Becca walked into the reservoir up to her knees before stopping. She placed her hands in the water and brought them up to splash her face. The water warmed her at this shallow depth. Everything had a calming effect. The water, the sound of splashing, families laughing, boats in the distance, the circle of mountains, and yellow and purple wildflowers. She turned to look behind her. Lee and Analise were framed by the dying scrub oak trees, behind them a hill of sandy grass and weeds.

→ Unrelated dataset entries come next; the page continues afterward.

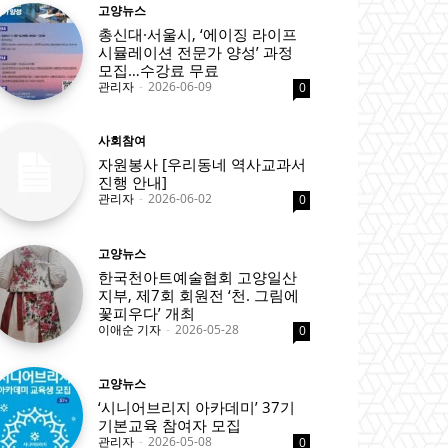
고양뉴스
총신대·서울시, ‘에이징 라이프
시뮬레이션 전문가 양성’ 과정
모집…수강료 무료
관리자
-
2026-06-09
0
사회참여
자원봉사 [우리동네 역사교과서
진행 안내]
관리자
-
2026-06-02
0
고양뉴스
한국천아트예술협회 고양일산
지부, 제7회 회원전 ‘천. 그림에
꽃피우다’ 개최
이애순 기자
-
2026-05-28
0
고양뉴스
‘시니어브리지 아카데미’ 37기
기본교육 참여자 모집
관리자
-
2026-05-08
0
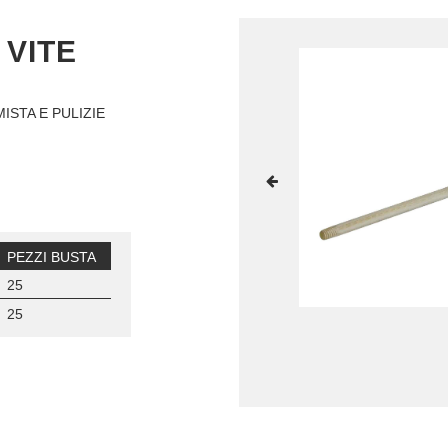
 VITE
ISTA E PULIZIE
PEZZI BUSTA
25
25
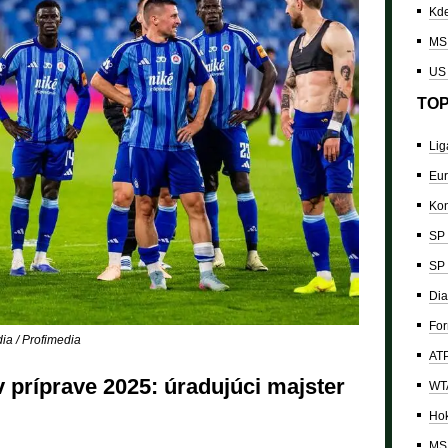
Kde
MS 
US
TOP
Lig
Eur
Kon
SP 
SP 
Dia
For
a / Profimedia
ATP
 príprave 2025: úradujúci majster
WTA
Hok
MS 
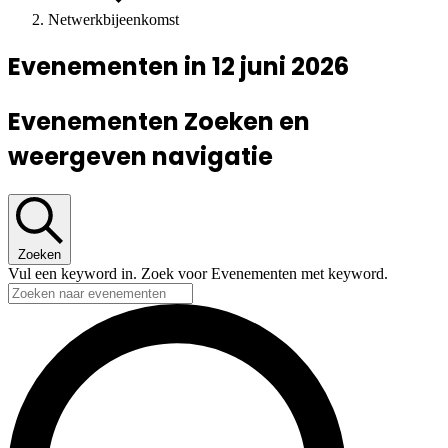
Netwerkbijeenkomst
Evenementen in 12 juni 2026
Evenementen Zoeken en
weergeven navigatie
Zoeken
Vul een keyword in. Zoek voor Evenementen met keyword.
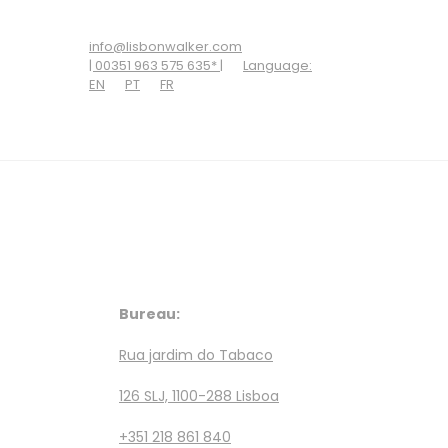
ADD SOME TEXT THROUGH CUSTOMIZER
info@lisbonwalker.com
| 00351 963 575 635* |
Language:
EN
PT
FR
Bureau:
Rua jardim do Tabaco
126 SLJ, 1100-288 Lisboa
+351 218 861 840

She wondered for a moment how she had arrived at this place (not that it was some profound mystery). She had made choices and dealt with them as an adult. But she couldn’t get rid of the fear and doubt in her mind about whether she had made the wrong decision: What if she had moved to New York instead, like she’d always planned? What if she had moved to Los Angeles and pursued acting? Hooked up with some cute barista who worked at the coffee shop down the street? What if her dad were still alive? What if they had used birth control?
These flurries of thoughts tumbled over Becca, day and night. They seemed to intensify in moments of conflict or distress, like this one here, as both an escape and a coping mechanism, as if proliferated by anyone’s suggestion, especially Lee’s, to stop thinking about them.
The soothing nature of the lake began to disintegrate in front of her as these thoughts washed over. It produced a jarring effect. As if her mind was leaking out strains of darkness into the beauty, as oil into water. She didn’t know how to reconcile the two. She never did. Becca walked deeper into the reservoir and then dove into the water, with her swimsuit bottoms and her milk-vomit shirt, and her mind emptied, instantly. The cold water stole the air from her lungs and she could think of nothing else. Not of marriage, family, religion, even Analise. The water froze her mind and, however briefly, purified her.